▶ [SUPPLIED ENTRIES]:
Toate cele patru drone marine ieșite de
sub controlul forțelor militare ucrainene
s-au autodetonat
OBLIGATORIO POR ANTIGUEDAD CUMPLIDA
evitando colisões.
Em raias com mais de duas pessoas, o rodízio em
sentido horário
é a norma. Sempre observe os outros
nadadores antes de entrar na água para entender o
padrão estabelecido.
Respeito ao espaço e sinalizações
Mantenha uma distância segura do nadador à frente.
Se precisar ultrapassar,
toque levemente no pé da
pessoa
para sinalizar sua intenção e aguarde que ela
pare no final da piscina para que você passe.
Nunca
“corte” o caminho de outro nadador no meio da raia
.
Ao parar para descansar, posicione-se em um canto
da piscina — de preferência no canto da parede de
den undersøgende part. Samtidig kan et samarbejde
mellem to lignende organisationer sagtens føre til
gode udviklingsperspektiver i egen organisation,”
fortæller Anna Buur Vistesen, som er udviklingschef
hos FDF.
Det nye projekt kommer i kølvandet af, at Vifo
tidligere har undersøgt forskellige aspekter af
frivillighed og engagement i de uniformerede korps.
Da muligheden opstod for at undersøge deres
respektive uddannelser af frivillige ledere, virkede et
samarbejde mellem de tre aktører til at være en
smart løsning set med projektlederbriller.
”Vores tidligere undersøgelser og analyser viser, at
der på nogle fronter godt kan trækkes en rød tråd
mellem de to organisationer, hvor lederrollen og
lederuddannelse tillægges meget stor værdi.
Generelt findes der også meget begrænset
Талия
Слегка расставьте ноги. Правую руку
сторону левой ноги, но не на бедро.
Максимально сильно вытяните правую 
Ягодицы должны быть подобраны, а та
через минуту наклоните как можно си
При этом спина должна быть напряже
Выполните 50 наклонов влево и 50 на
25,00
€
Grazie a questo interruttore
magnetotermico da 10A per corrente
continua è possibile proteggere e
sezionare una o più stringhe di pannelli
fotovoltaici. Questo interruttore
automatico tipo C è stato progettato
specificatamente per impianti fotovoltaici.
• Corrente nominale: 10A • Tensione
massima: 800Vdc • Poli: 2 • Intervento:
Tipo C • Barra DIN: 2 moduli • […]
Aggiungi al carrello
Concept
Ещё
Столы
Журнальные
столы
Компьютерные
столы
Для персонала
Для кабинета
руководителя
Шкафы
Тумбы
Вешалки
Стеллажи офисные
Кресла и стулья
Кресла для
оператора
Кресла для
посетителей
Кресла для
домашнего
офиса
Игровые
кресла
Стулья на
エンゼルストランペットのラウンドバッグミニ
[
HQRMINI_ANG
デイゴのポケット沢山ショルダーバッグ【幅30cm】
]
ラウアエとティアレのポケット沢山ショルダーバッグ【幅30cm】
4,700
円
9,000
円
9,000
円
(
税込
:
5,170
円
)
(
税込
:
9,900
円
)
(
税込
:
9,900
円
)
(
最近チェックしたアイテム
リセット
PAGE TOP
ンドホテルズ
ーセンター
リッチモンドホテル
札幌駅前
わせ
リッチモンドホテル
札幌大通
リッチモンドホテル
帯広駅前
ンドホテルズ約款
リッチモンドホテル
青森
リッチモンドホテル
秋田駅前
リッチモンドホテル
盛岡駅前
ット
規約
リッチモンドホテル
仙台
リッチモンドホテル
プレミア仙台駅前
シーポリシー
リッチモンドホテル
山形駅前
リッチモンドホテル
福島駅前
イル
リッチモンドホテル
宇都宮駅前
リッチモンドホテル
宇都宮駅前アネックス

▶ [ACTIVITY]: Exactly reproduce the lines that run from the line with "Выполните 50 наклонов влево и 50 на" through the last line of the records, inclusive.

▶ [ANSWER BELOW]:
Выполните 50 наклонов влево и 50 на
25,00
€
Grazie a questo interruttore
magnetotermico da 10A per corrente
continua è possibile proteggere e
sezionare una o più stringhe di pannelli
fotovoltaici. Questo interruttore
automatico tipo C è stato progettato
specificatamente per impianti fotovoltaici.
• Corrente nominale: 10A • Tensione
massima: 800Vdc • Poli: 2 • Intervento:
Tipo C • Barra DIN: 2 moduli • […]
Aggiungi al carrello
Concept
Ещё
Столы
Журнальные
столы
Компьютерные
столы
Для персонала
Для кабинета
руководителя
Шкафы
Тумбы
Вешалки
Стеллажи офисные
Кресла и стулья
Кресла для
оператора
Кресла для
посетителей
Кресла для
домашнего
офиса
Игровые
кресла
Стулья на
エンゼルストランペットのラウンドバッグミニ
[
HQRMINI_ANG
デイゴのポケット沢山ショルダーバッグ【幅30cm】
]
ラウアエとティアレのポケット沢山ショルダーバッグ【幅30cm】
4,700
円
9,000
円
9,000
円
(
税込
:
5,170
円
)
(
税込
:
9,900
円
)
(
税込
:
9,900
円
)
(
最近チェックしたアイテム
リセット
PAGE TOP
ンドホテルズ
ーセンター
リッチモンドホテル
札幌駅前
わせ
リッチモンドホテル
札幌大通
リッチモンドホテル
帯広駅前
ンドホテルズ約款
リッチモンドホテル
青森
リッチモンドホテル
秋田駅前
リッチモンドホテル
盛岡駅前
ット
規約
リッチモンドホテル
仙台
リッチモンドホテル
プレミア仙台駅前
シーポリシー
リッチモンドホテル
山形駅前
リッチモンドホテル
福島駅前
イル
リッチモンドホテル
宇都宮駅前
リッチモンドホテル
宇都宮駅前アネックス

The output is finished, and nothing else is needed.